GFP Bunny
GFP Bunny (id.). Regia, soggetto, sceneggiatura e montaggio: Tsuchiya Yutaka. Fotografia: Iizuka Ryō. Interpreti e personaggi: Kuramochi Yuka (la ragazza), Watanabe Makiko (la madre), Furutachi Kanji, Takahashi. Produzione: W-TW Office. Durata: 82’. Prima proiezione in Giappone: Tokyo International Film Festival 22 ottobre 2012.
Links: Screen Daily – Uno Port Art Films
Midnight Eye Interview – Jasper Sharp
Videoartista di una certa fama, Tsuchiya Yutaka (1966) si è già guadagnato uno suo piccolo, ma rilevante, posto nel cinema giapponese contemporaneo, prima col documentario The New God (1999), su di una punk rock band nazionalista, e poi col film di finzione PEEP “TV” SHOW (2003), che verte sul tema del rapporto fra la realtà e internet. Entrambi i film sono stati mostrati in diversi festival e hanno ottenuto il premio Fipresci, il primo a Yamagata e il secondo a Rotterdam. Anche il suo ultimo lavoro, GPF Bunny, ha vinto il primo premio della sezione «Japanese Eyes», quella dedicata al cinema indipendente e sperimentale, all’ultimo Tokyo Film Festival. A metà strada fra documentario e fiction, GPF Bunny è un’opera complessa che affronta il tema dell’ingegneria genetica. Protagonista del film (ispirato a un fatto di cronaca realmente accaduto nel 2006) è un adolescente, interpretata dall’idol Yuka Kuramochi, che tenta di avvelenare la propria madre. La ragazza – vittima di bullismo – è ossessionata dall’idea di essere un testimone oculare di tutto ciò che la circonda, come un occhio meccanico, o meglio digitale, in grado di vedere tutto senza essere “colpito” – in termini affettivi – da nulla. Le immagini del film si confondono con quelle delle riprese girate – attraverso il suo cellulare – dalla stessa protagonista e con quelle di diversi siti internet – fra cui l’immancabile YouTube su cui Yuka diffonde il suo video diario e un sito dal nome Live Live Love, in cui giovani ragazze si spogliano davanti a una webcam. Fra una ripresa e l’altra, Yuka conduce anche una serie di esperimenti con piccoli animali che usa come cavia, fra cui l’adorata Priscilla, il pesciolino della madre. Questa, dal canto suo, interpretata dall’attrice di Kobayashi e di Sono, Watanabe Makiko, è ossessionata dal decadimento del proprio corpo e si affida alle cure di un chirurgo estetico.

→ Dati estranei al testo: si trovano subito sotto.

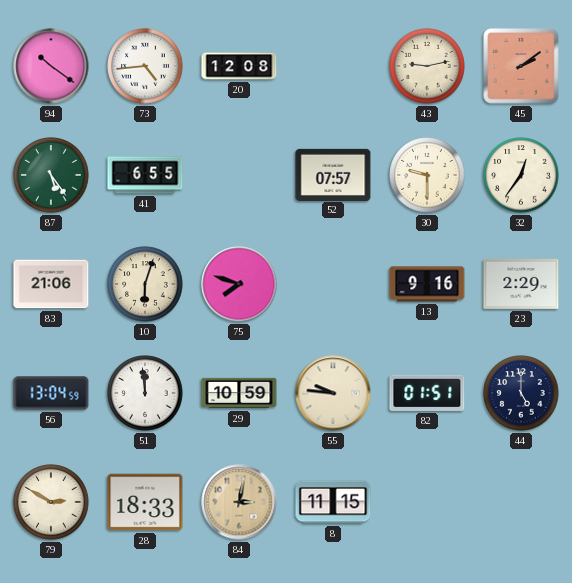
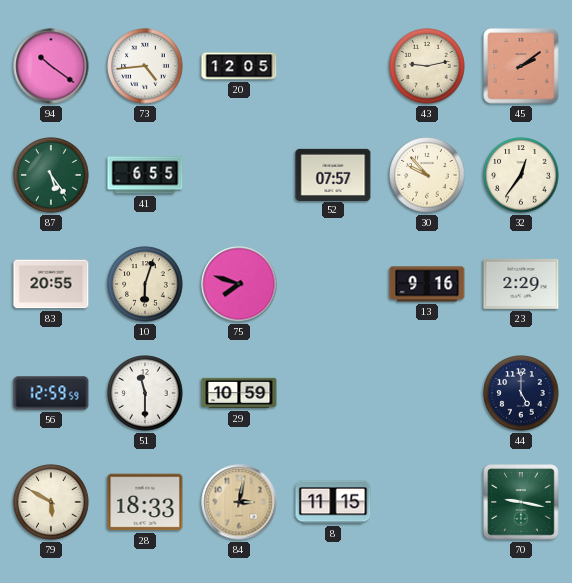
20: 12:08 -> 12:05
30: 9:30 -> 9:53
83: 21:06 -> 20:55
56: 13:04 -> 12:59
51: 11:59 -> 11:30
55: 9:46 -> none
82: 01:51 -> none
79: 2:50 -> 5:50
70: none -> 9:17
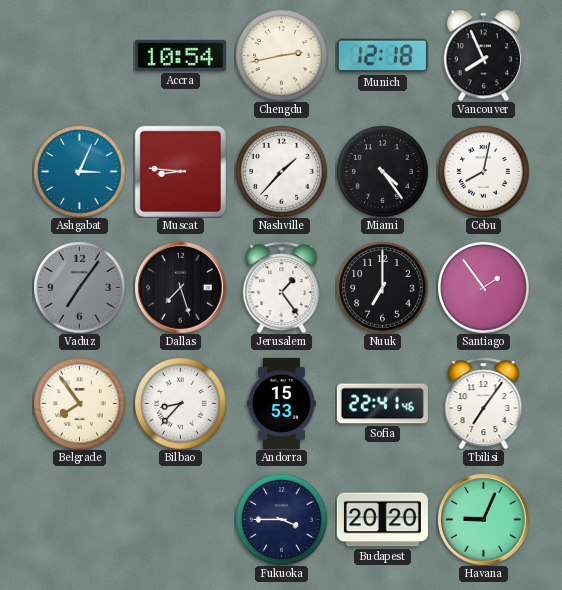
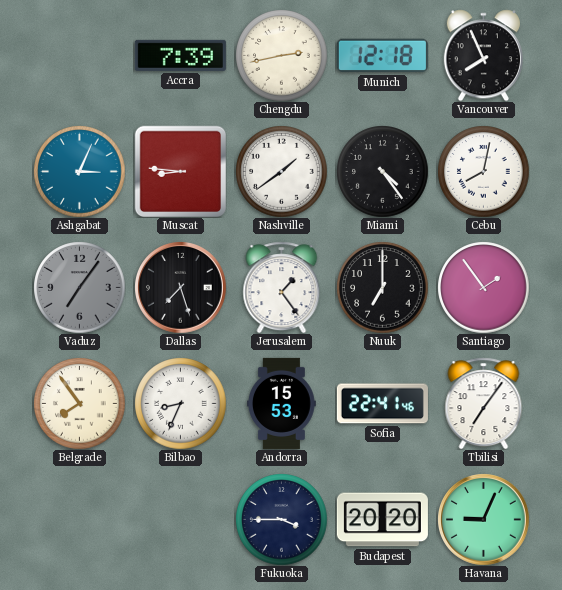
Accra: 10:54 -> 7:39
Nashville: 1:37 -> 1:39
Bilbao: 8:37 -> 8:34
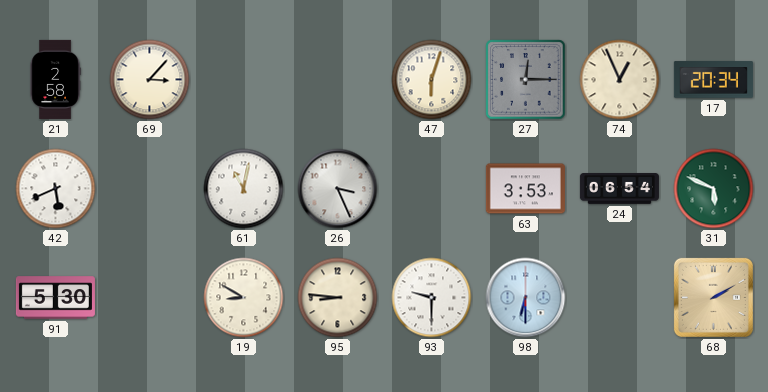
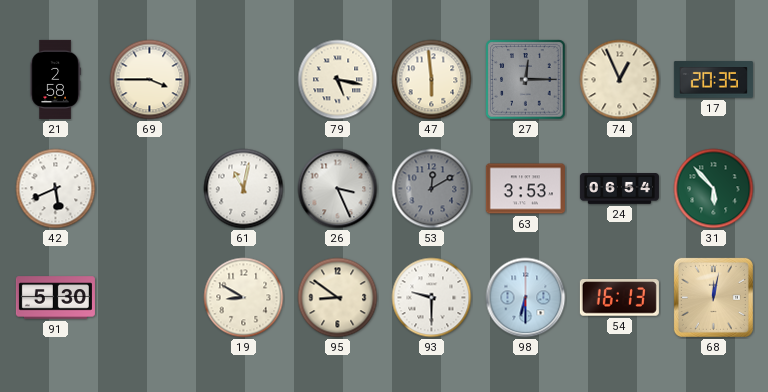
69: 3:07 -> 3:45
79: none -> 5:17
47: 6:03 -> 5:59
17: 20:34 -> 20:35
53: none -> 12:10
31: 5:49 -> 5:53
95: 8:46 -> 8:51
54: none -> 16:13
68: 2:10 -> 12:02
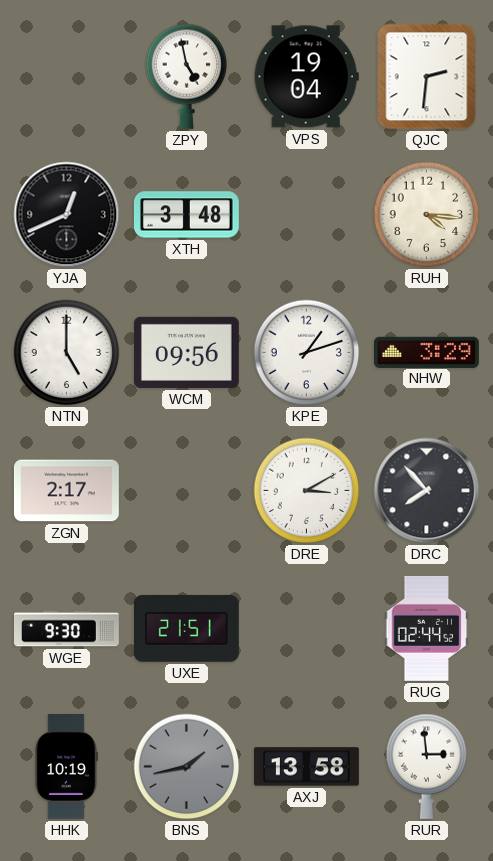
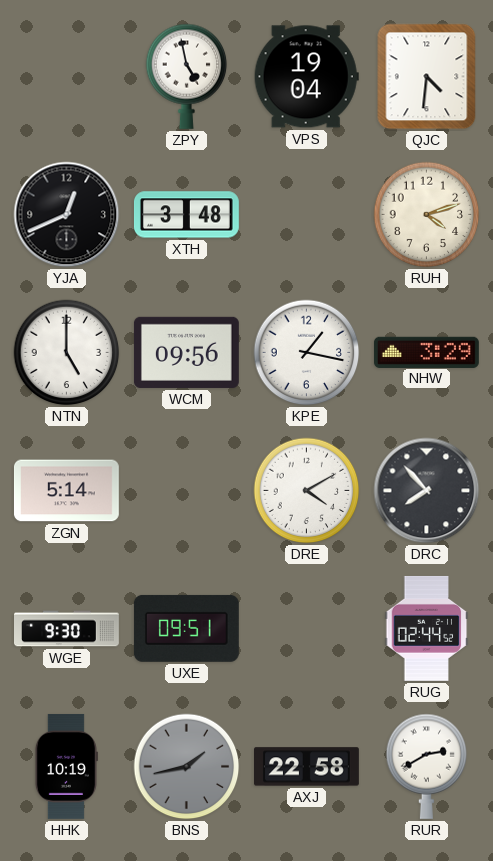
QJC: 2:31 -> 4:31
RUH: 4:16 -> 4:12
KPE: 1:12 -> 1:17
ZGN: 2:17 -> 5:14
DRE: 3:10 -> 4:10
UXE: 21:51 -> 09:51
AXJ: 13:58 -> 22:58
RUR: 2:59 -> 2:40
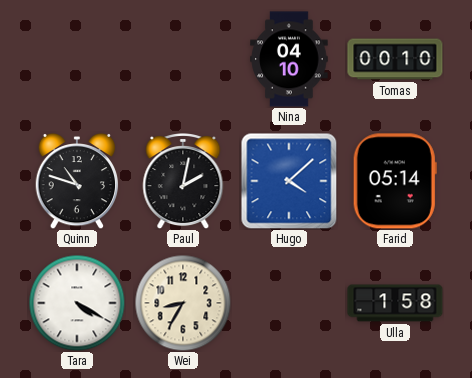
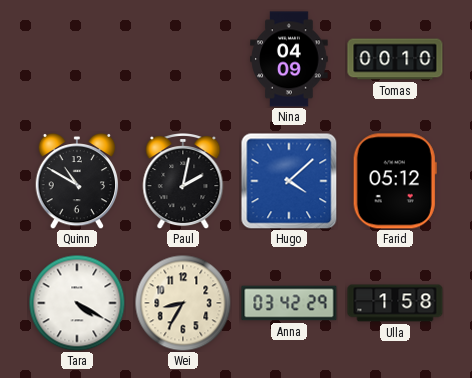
Nina: 04:10 -> 04:09
Quinn: 10:48 -> 10:50
Farid: 05:14 -> 05:12
Anna: none -> 03:42
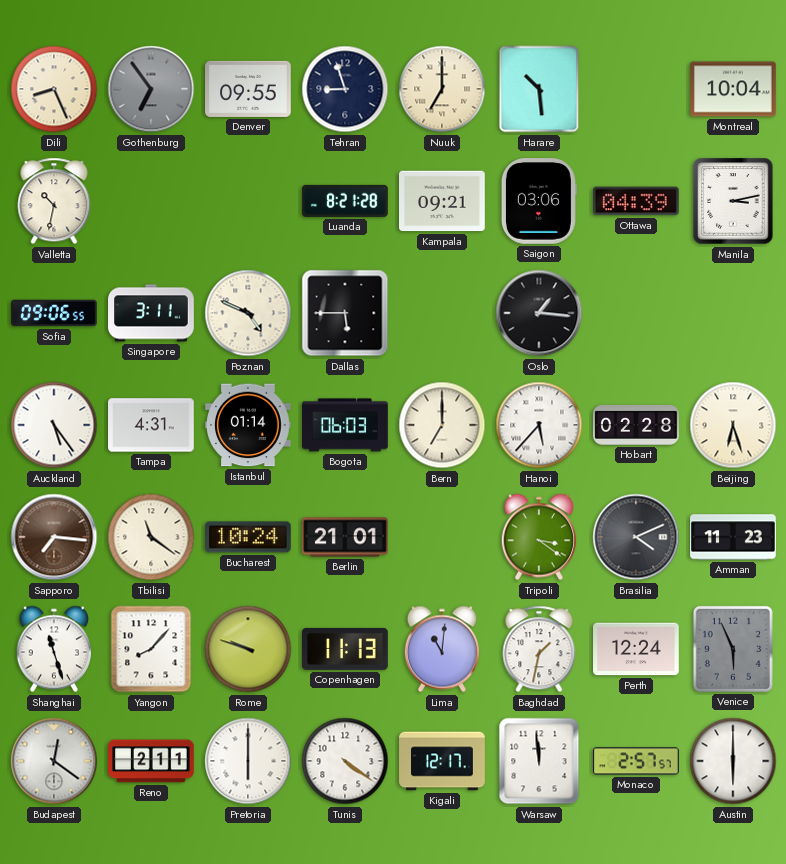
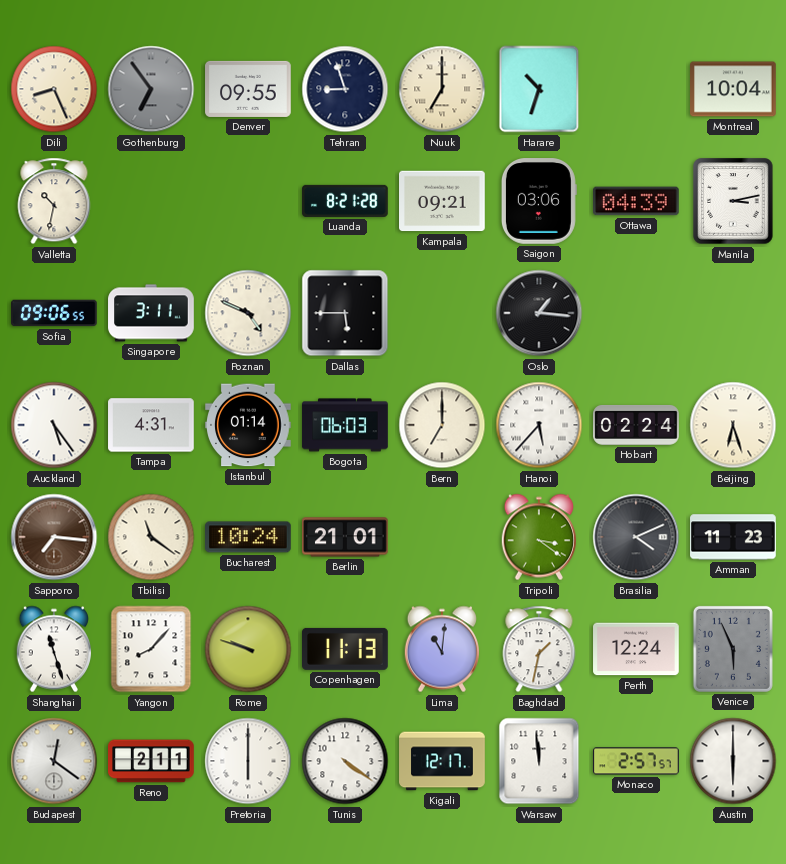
Harare: 10:29 -> 10:33
Hobart: 02:28 -> 02:24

Il film si interroga anche sui legami fra la chirurgia estetica, da una parte, e l’ingegneria genetica dall’altra, facendo anche intervenire uno scienziato, il leader di una setta religiosa e un “bio-artista”. E sarà proprio la decisione di impiantare nel proprio corpo un chip biocompatibile che spingerà la ragazza a interrompere il tentativo di avvelenare la madre.
A rendere ancora più complesso il tutto, ci sono i frequenti interventi di una voce narrante, quella dello stesso regista, cui capita a volte anche di dialogare con la protagonista, che ama ripetere come non ci sia una storia da raccontare. Finzione, realtà, sorveglianza, bullismo, internet e nuove tecnologie, chirurgia estetica, ingegneria genetica, cinema nel cinema, piercing, crudeltà verso gli animali, religione, scienza, pornografia… e chi più ne ha ne metta. [Dario Tomasi].